### Exercise instructions
Determine the number of lines of the records below that include "hydroxyéthylrutosides". Respond with the number and no other text.

Dataset entries:
________

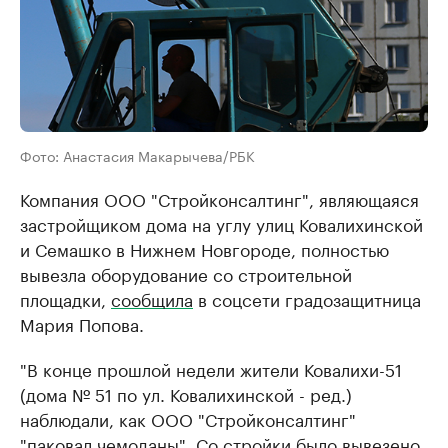
Фото: Анастасия Макарычева/РБК
Компания ООО "Стройконсалтинг", являющаяся
застройщиком дома на углу улиц Ковалихинской
и Семашко в Нижнем Новгороде, полностью
вывезла оборудование со строительной
площадки,
сообщила
в соцсети градозащитница
Мария Попова.
"В конце прошлой недели жители Ковалихи-51
(дома № 51 по ул. Ковалихинской - ред.)
наблюдали, как ООО "Стройконсалтинг"
"паковал чемоданы". Со стройки было вывезено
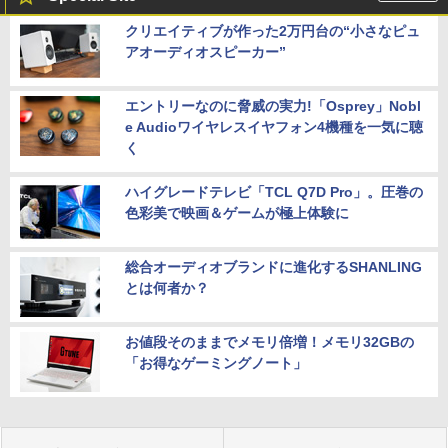
クリエイティブが作った2万円台の“小さなピュ
アオーディオスピーカー”
エントリーなのに脅威の実力!「Osprey」Nobl
e Audioワイヤレスイヤフォン4機種を一気に聴
く
ハイグレードテレビ「TCL Q7D Pro」。圧巻の
色彩美で映画＆ゲームが極上体験に
総合オーディオブランドに進化するSHANLING
とは何者か？
お値段そのままでメモリ倍増！メモリ32GBの
「お得なゲーミングノート」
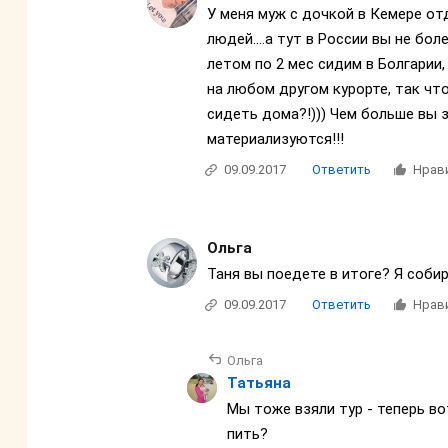
У меня муж с дочкой в Кемере от
людей....а тут в России вы не б
летом по 2 мес сидим в Болгарии,
на любом другом курорте, так чт
сидеть дома?!))) Чем больше вы 
материализуются!!!
09.09.2017
Ответить
Нрав
Ольга
Таня вы поедете в итоге? Я собир
09.09.2017
Ответить
Нрав
Ольга
Татьяна
Мы тоже взяли тур - теперь в
пить?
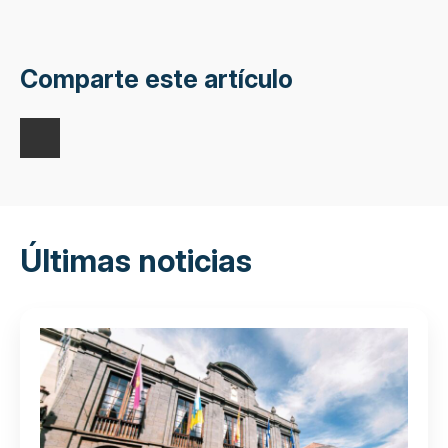
Comparte este artículo
Últimas noticias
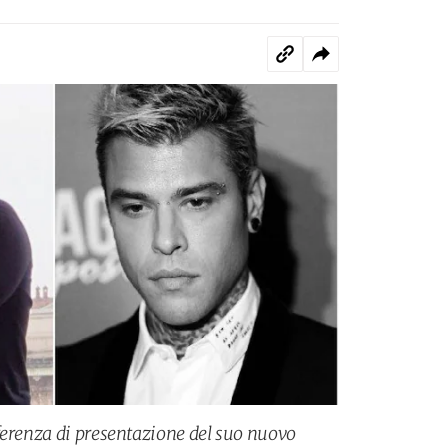
ferenza di presentazione del suo nuovo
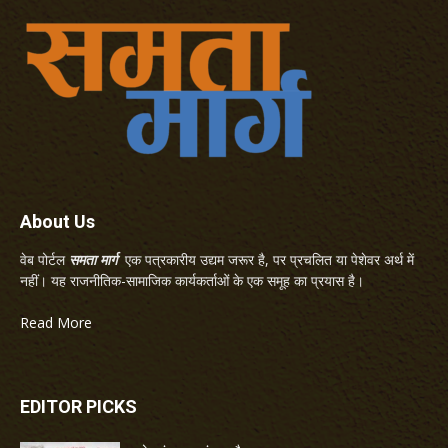
About Us
वेब पोर्टल
समता मार्ग
एक पत्रकारीय उद्यम जरूर है, पर प्रचलित या पेशेवर अर्थ में
नहीं। यह राजनीतिक-सामाजिक कार्यकर्ताओं के एक समूह का प्रयास है।
Read More
EDITOR PICKS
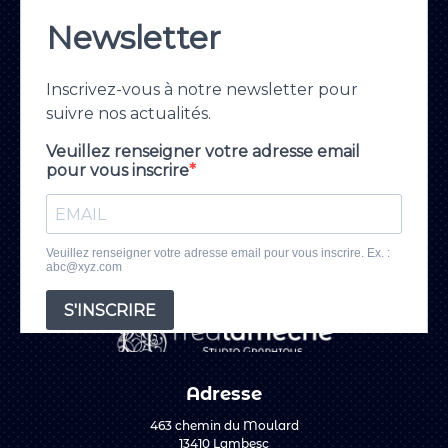
Adresse
463 chemin du Moulard
13410 Lambesc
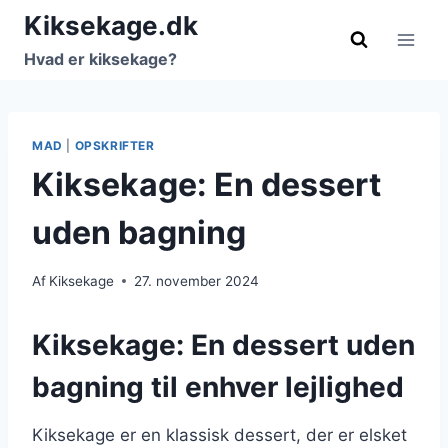
Fortsæt
Kiksekage.dk
til
Hvad er kiksekage?
indhold
MAD
|
OPSKRIFTER
Kiksekage: En dessert
uden bagning
Af
Kiksekage
27. november 2024
Kiksekage: En dessert uden
bagning til enhver lejlighed
Kiksekage er en klassisk dessert, der er elsket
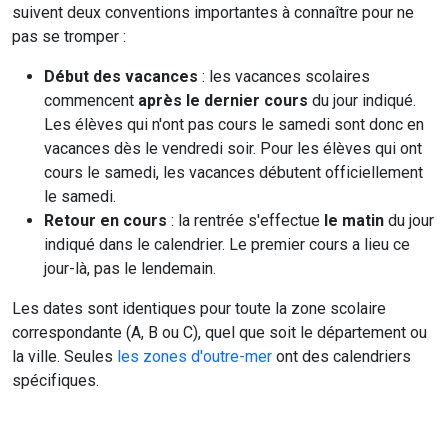
suivent deux conventions importantes à connaître pour ne
pas se tromper :
Début des vacances
: les vacances scolaires
commencent
après le dernier cours
du jour indiqué.
Les élèves qui n'ont pas cours le samedi sont donc en
vacances dès le vendredi soir. Pour les élèves qui ont
cours le samedi, les vacances débutent officiellement
le samedi.
Retour en cours
: la rentrée s'effectue
le matin
du jour
indiqué dans le calendrier. Le premier cours a lieu ce
jour-là, pas le lendemain.
Les dates sont identiques pour toute la zone scolaire
correspondante (A, B ou C), quel que soit le département ou
la ville. Seules
les zones d'outre-mer
ont des calendriers
spécifiques.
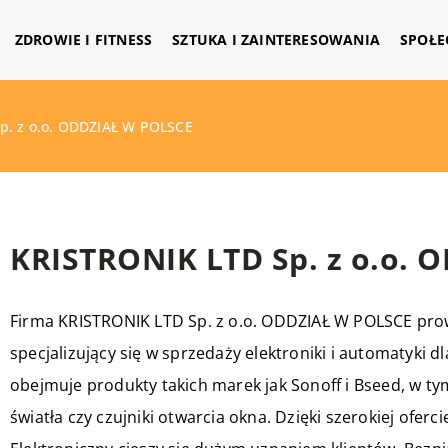
ZDROWIE I FITNESS
SZTUKA I ZAINTERESOWANIA
SPOŁE
p. z o.o. ODDZIAŁ W POLSCE
KRISTRONIK LTD Sp. z o.o. 
Firma KRISTRONIK LTD Sp. z o.o. ODDZIAŁ W POLSCE prow
specjalizujący się w sprzedaży elektroniki i automatyki 
obejmuje produkty takich marek jak Sonoff i Bseed, w tym
światła czy czujniki otwarcia okna. Dzięki szerokiej ofer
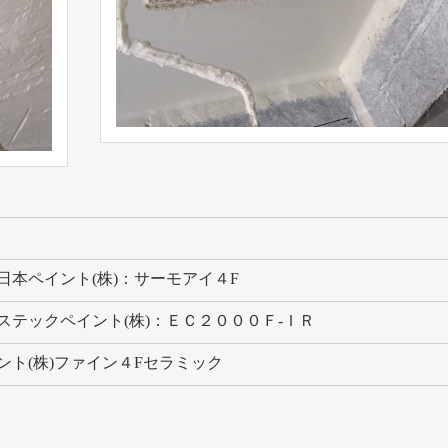
日本ペイント(株)：サーモアイ４F
ステックペイント(株)：ＥＣ２０００Ｆ-ＩＲ
ト(株)ファイン４Fセラミック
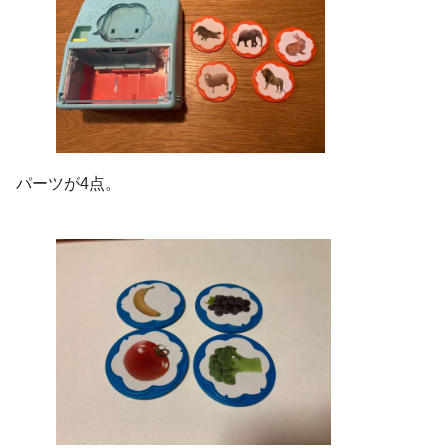
パーツが4点。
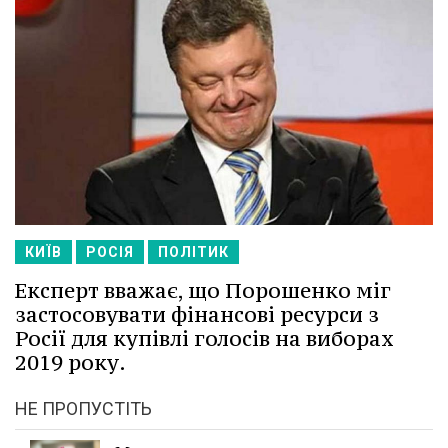
КИЇВ
РОСІЯ
ПОЛІТИК
Експерт вважає, що Порошенко міг
застосовувати фінансові ресурси з
Росії для купівлі голосів на виборах
2019 року.
НЕ ПРОПУСТІТЬ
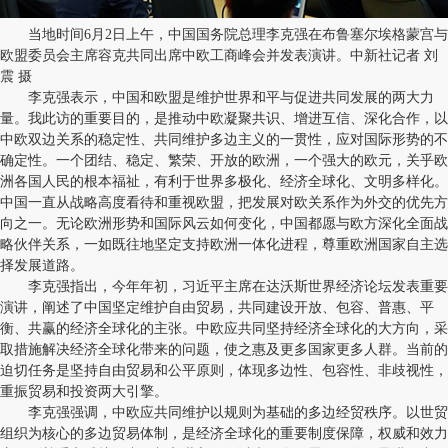
当地时间6月2日上午，中国国务院总理李克强在布鲁塞尔埃格蒙宫与
欧盟委员会主席容克共同出席中欧工商峰会并发表演讲。中新社记者 刘
震 摄
李克强表示，中国和欧盟是维护世界和平与促进共同发展的两大力
量。我此访的重要目的，是推动中欧凝聚共识、增进互信、深化合作，以
中欧双边关系的稳定性、共同维护多边主义的一贯性，应对国际形势的不
确定性。一个团结、稳定、繁荣、开放的欧洲，一个强大的欧元，关乎欧
洲各国人民的根本福祉，有利于世界多极化、经济全球化、文明多样化。
中国一直从战略高度看待和重视欧盟，把发展对欧关系作为外交的优先方
向之一。无论欧洲形势和国际风云如何变化，中国都愿与欧方深化全面战
略伙伴关系，一如既往地坚定支持欧洲一体化进程，尊重欧洲国家自主选
择发展道路。
李克强指出，今年年初，习近平主席在达沃斯世界经济论坛发表重要
演讲，阐述了中国坚定维护自由贸易，共同建设开放、包容、普惠、平
衡、共赢的经济全球化的主张。中欧应共同坚持经济全球化的大方向，采
取措施解决经济全球化带来的问题，使之惠及更多国家更多人群。当前的
迫切任务是坚持自由贸易和公平原则，体现多边性、包容性、非歧视性，
重振贸易和投资两大引擎。
李克强强调，中欧应共同维护以规则为基础的多边经贸秩序。以世贸
组织为核心的多边贸易体制，是经济全球化的重要制度保障，权威和效力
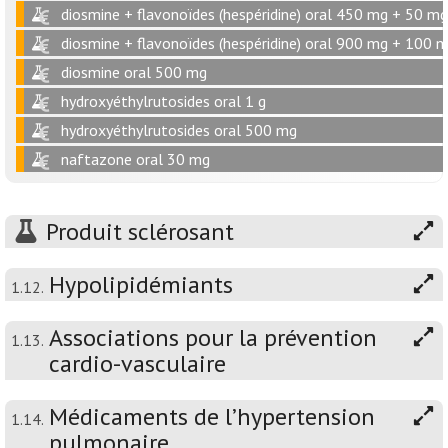
diosmine + flavonoïdes (hespéridine) oral 450 mg + 50 mg
diosmine + flavonoïdes (hespéridine) oral 900 mg + 100 
diosmine oral 500 mg
hydroxyéthylrutosides oral 1 g
hydroxyéthylrutosides oral 500 mg
naftazone oral 30 mg
Produit sclérosant
Hypolipidémiants
1.12.
Associations pour la prévention
1.13.
cardio-vasculaire
Médicaments de l’hypertension
1.14.
pulmonaire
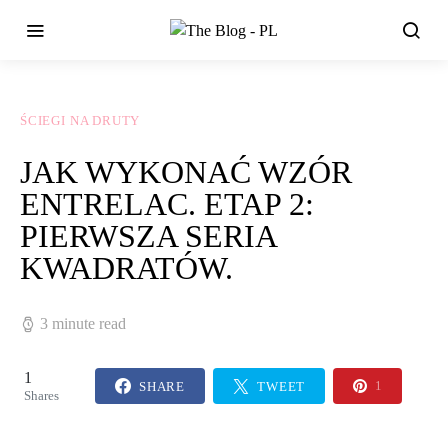
ŚCIEGI NA DRUTY
JAK WYKONAĆ WZÓR
ENTRELAC. ETAP 2:
PIERWSZA SERIA
KWADRATÓW.
3 minute read
1
SHARE
TWEET
1
Shares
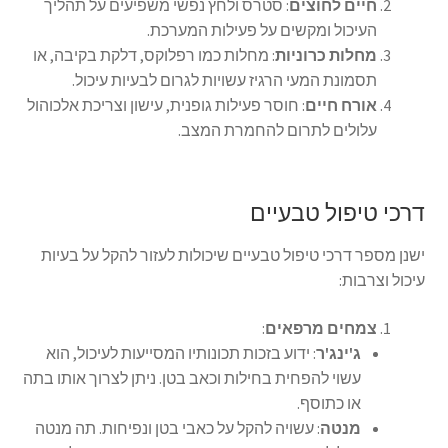
חיים לחוצים
: סטרס ולחץ נפשי משפיעים על תהליך
העיכול ומקשים על פעילות המערכת.
מחלות כרוניות
: מחלות כמו רפלוקס, דלקת בקיבה, או
תסמונת המעי הרגיז עשויות לגרום לבעיות עיכול.
אורח חיים
: חוסר פעילות גופנית, עישון וצריכת אלכוהול
עלולים לתרום להחמרת המצב.
דרכי טיפול טבעיים
ישנן מספר דרכי טיפול טבעיים שיכולות לעזור להקל על בעיות
עיכול וצרבות:
צמחים מרפאים
:
ג'ינג'ר
: ידוע בזכות תכונותיו המסייעות לעיכול, הוא
עשוי להפחית בחילות וכאב בטן. ניתן לצרוך אותו בתה
או כתוסף.
מנטה
: עשויה להקל על כאבי בטן ונפיחות. תה מנטה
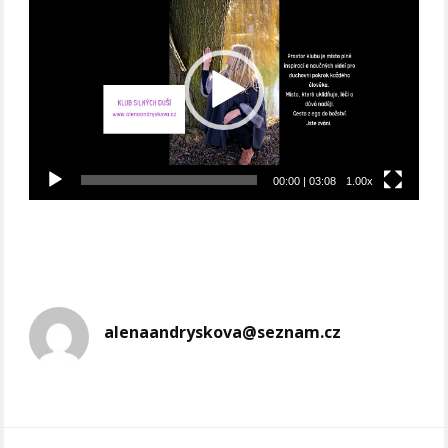
přehrávač
00:00
|
03:08
1.00x
alenaandryskova@seznam.cz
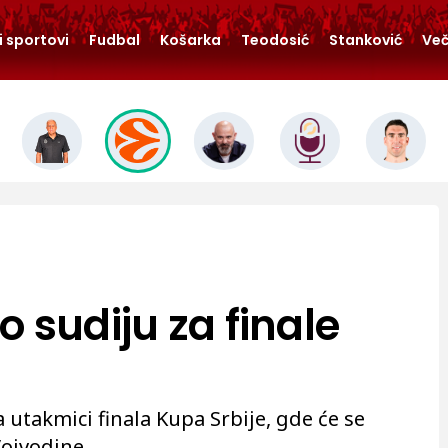
i sportovi
Fudbal
Košarka
Teodosić
Stanković
Več
 sudiju za finale
na utakmici finala Kupa Srbije, gde će se
Vojvodine.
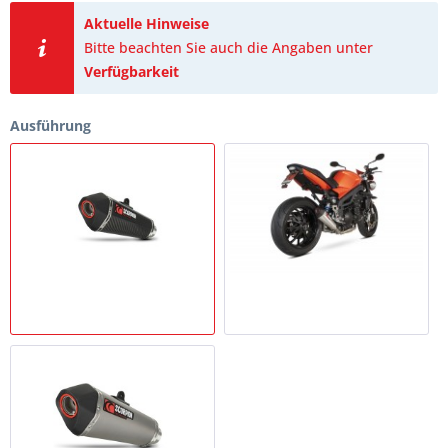
Aktuelle Hinweise
Bitte beachten Sie auch die Angaben unter
Verfügbarkeit
Ausführung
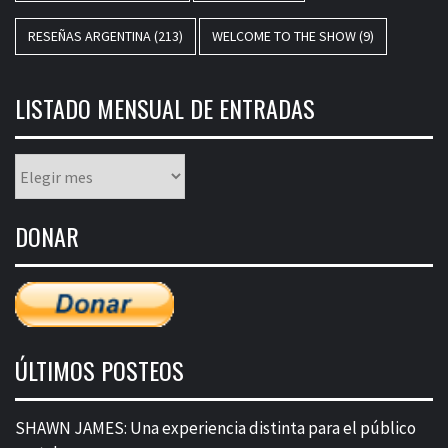
RESEÑAS ARGENTINA
(213)
WELCOME TO THE SHOW
(9)
LISTADO MENSUAL DE ENTRADAS
Listado
mensual
de
DONAR
entradas
ÚLTIMOS POSTEOS
SHAWN JAMES: Una experiencia distinta para el público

________

### The answer
2